We then meet a callow youngster apologising to the office staff and the boss for his behaviour, requesting for rescheduling his interview.
Living with a stranger

Michael Fetter Nathansky sets up a tingling note of intrigue at the very outset in his new German film Every You Every Me, which recently had its world premiere at Berlinale. Nadine Lichter (Aenne Schwarz) has been urgently summoned to take charge of her husband Paul who has locked himself in the basement of an office amid a panic attack before an all-important job interview.

As she tries to calm him down, we don’t quite get to see him. Instead, we find her caressing a raging bull first, then telling a sullen kid that his daughters’ friends at school love him enough to want to rent him as their father. We then meet a callow youngster apologising to the office staff and the boss for his behaviour, requesting for rescheduling his interview.

Slowly it becomes obvious that we are encountering various versions of Paul from different stages of his life. Nathansky even takes down the man-animal and gender divide in representing him, perhaps to approximate how he’d appear to Nadine. One minute a bull that needs to be controlled, another minute a protective, old mother-like figure on whose shoulder she can rest her head and find peace.

We find the real Paul (Carlo Ljubek) when the director takes us back to the past, to the time when single mother Nadine moved from the countryside to take up a job at the factory near Cologne. He is an impulsive, outgoing, splashy co-worker. She is a study in contrast, calm, and collected, with a persona marked by a distinct gravitas. Opposites that they are, they get into minor skirmishes initially but gradually fall in love.

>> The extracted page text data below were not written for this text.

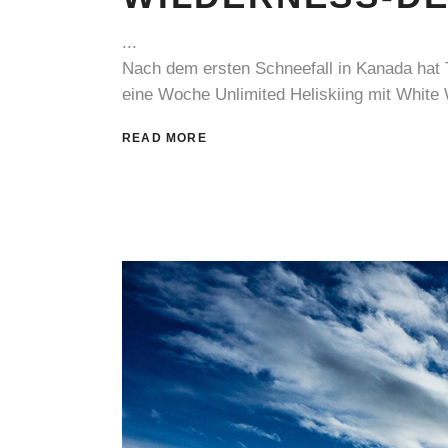
Nach dem ersten Schneefall in Kanada hat 
eine Woche Unlimited Heliskiing mit White
READ MORE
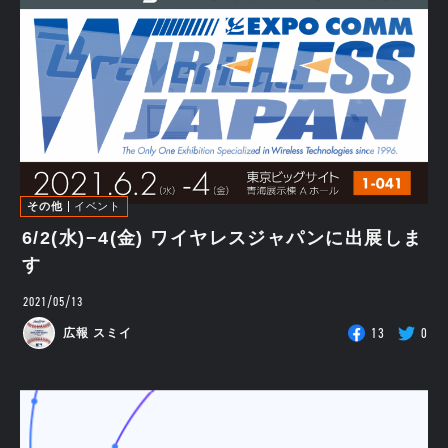
その他
イベント
6/2(水)−4(金) ワイヤレスジャパンに出展しま
す
2021/05/13
13
0
広報 スミイ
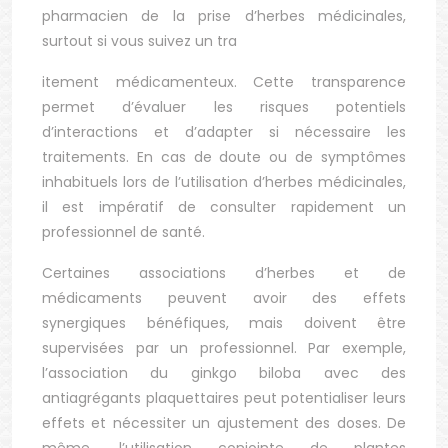
pharmacien de la prise d’herbes médicinales,
surtout si vous suivez un tra
itement médicamenteux. Cette transparence
permet d’évaluer les risques potentiels
d’interactions et d’adapter si nécessaire les
traitements. En cas de doute ou de symptômes
inhabituels lors de l’utilisation d’herbes médicinales,
il est impératif de consulter rapidement un
professionnel de santé.
Certaines associations d’herbes et de
médicaments peuvent avoir des effets
synergiques bénéfiques, mais doivent être
supervisées par un professionnel. Par exemple,
l’association du ginkgo biloba avec des
antiagrégants plaquettaires peut potentialiser leurs
effets et nécessiter un ajustement des doses. De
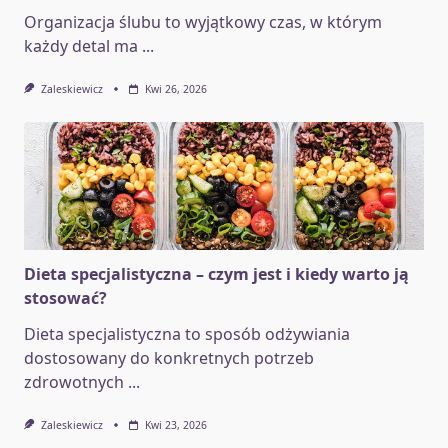
Organizacja ślubu to wyjątkowy czas, w którym
każdy detal ma
...
Zaleskiewicz
Kwi 26, 2026
Dieta specjalistyczna – czym jest i kiedy warto ją
stosować?
Dieta specjalistyczna to sposób odżywiania
dostosowany do konkretnych potrzeb
zdrowotnych
...
Zaleskiewicz
Kwi 23, 2026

Back to the present, things are not all rosy. The relationship is on the verge of a breakdown and Nathansky dives deep into the pain and passion of the growing rift. Though he doesn’t put it down in stone, you wonder if the mental health of Paul is putting a strain on the family, the “guises” of Paul then becoming a visual metaphor for the alien that he’d become over time to even someone as close to him as Nadine. Or they could be read as the many facets of him, the roles that he played that Nadine once found attractive but which he has now lost through the struggles of life.

A question that Nadine asks her colleague and friend Adja (Sara Fazilat) articulates the core of the film: “Do you know the feeling when you look at a strange man and find it bizarre how he talks and what he says and after a while, you realize that it’s your own husband?” It’s all about the loss of the vital connection between two people and the loneliness that creeps into their companionship. Can your love for each other still stay unconditional? Can you love parts of someone and not the whole?

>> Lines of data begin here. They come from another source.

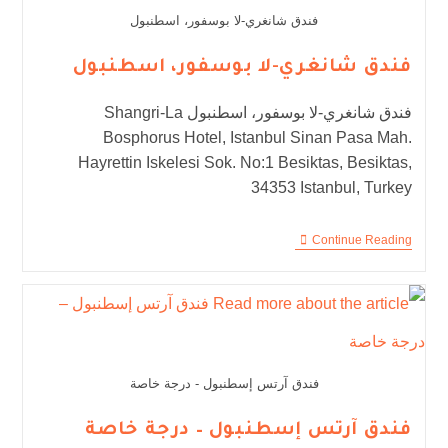
فندق شانغري-لا بوسفور، اسطنبول
فندق شانغري-لا بوسفور، اسطنبول
فندق شانغري-لا بوسفور، اسطنبول Shangri-La
Bosphorus Hotel, Istanbul Sinan Pasa Mah.
Hayrettin Iskelesi Sok. No:1 Besiktas, Besiktas,
34353 Istanbul, Turkey
Continue Reading
فندق آرتس إسطنبول - درجة خاصة
فندق آرتس إسطنبول – درجة خاصة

What gives the film its heft is the financial instability underlying the relationship. With restructuring underway in her factory, salary cuts and layoffs loom large for Nadine, while Paul is still trying to find his feet. The turmoil outside parallels and determines the tumult at home.

Every You Every Me mixes the surreal with the real, the beguiling and the bizarre with the socio-economic mundaneness, the tender with the harsh to intimately chronicle a relationship hitting its “best by” date.

While Ljubek as Paul personifies the enduring faith in love, it is Schwarz’s wondrous performance that illuminates the contradictions, complications and, scepticism about love. Her Nadine is a woman who is centred and seemingly in control but is she really? She is someone others rely on but could do with a little help and support herself.

Schwarz’s haunting, melancholic face and her inquiring gaze convey the repercussions of being forced to bear the burden of love, and the twin pulls of wanting to love a man but not being able to do so. The film unfolds entirely from her perspective. “Why do I not love you anymore?” she asks Paul. The film—with its tad overwrought and protracted narrative—doesn’t answer that question clearly either. It’s about misplaced love and grappling with its loss rather than walking through the process of its steady disappearance.